De facto, Heidegger nunca esclareceu explicitamente a acepção de ser no seus quatro sentidos: existência ou realidade geral (material, vital, energética ou espiritual), essência universal, conexão de essências, coisa (ente). Não faz estas distinções com clareza meridiana, não definiu cada uma delas, expondo-as num quadro sinóptico. E por isso mesmo, a sua ontologia falhou no esclarecimento do problema capital do tempo, ainda que ele tivesse a pretensão de ter ultrapassado a ontologia tradicional. Não ultrapassou.

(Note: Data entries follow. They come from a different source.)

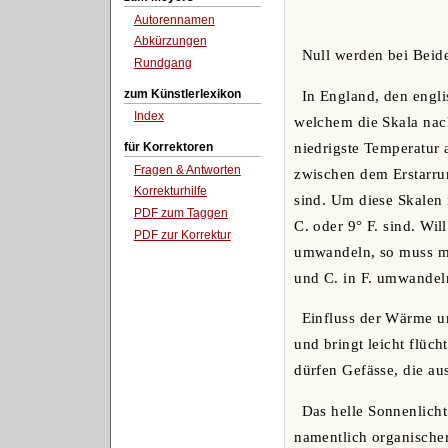
Autorennamen
Abkürzungen
Null werden bei Beide
Rundgang
zum Künstlerlexikon
In England, den engl
Index
welchem die Skala nach
niedrigste Temperatur a
für Korrektoren
Fragen & Antworten
zwischen dem Erstarrun
Korrekturhilfe
sind. Um diese Skalen 
PDF zum Taggen
C. oder 9° F. sind. Wi
PDF zur Korrektur
umwandeln, so muss ma
und C. in F. umwandel
Einfluss der Wärme u
und bringt leicht flüc
dürfen Gefässe, die au
Das helle Sonnenlich
namentlich organische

Parménides desvinculou o ser, do tempo mutável não do tempo eterno e aí, nessa posição teórica, começou o erro de Heidegger ao cingir-se à concepção parmenídea da «irrealidade do fluxo do tempo», tempo que estaria petrificado num presente irremovível. É Heidegger quem não se afasta da tradição ontológica de interpretar o tempo como extrínseco ao ser, de conceber o tempo original como temporizador horizontal- extático ou criador do tempo comum que engloba passado, presente e futuro. O tempo é apenas a duração das formas que constituem o ser e, como tal, encontra-se, de modo intrínseco, tanto no ser imóvel e imutável como no ser em devir. O tempo é o compasso que desenha a circunferência do ser. É pois, como eternidade, a dimensão estática (a ponta fixa) e, como tempo irregular, a dimensão extática (a ponta móvel do compasso) do ser.
Aliás, a própria concepção de Parménides sobre o ser (Ente) inclui sub-repticiamente o conceito de tempo uma vez que é «sem fim» na duração:
«Um só discurso nos fica como via: é; neste há muitos sinais de que o ente é ingénito e imperecível, pois é completo, imóvel e sem fim. Não foi no passado, nem será, pois é agora a todo o momento, uno, contínuo.(..)
«Como poderia nascer? Pois se nasceu, não é, nem há-de ser alguma vez. Portanto, fica extinto o nascimento e ignorada a destruição. » (discurso de Parménides in Fragmento 8, Simplício, Física 145; a letra negrita é posta por mim).
A eternidade é o tempo ingénito e infinito ou o tempo infinito mas gerado. Inevitavelmente, a eternidade é um acidente essencial do ser.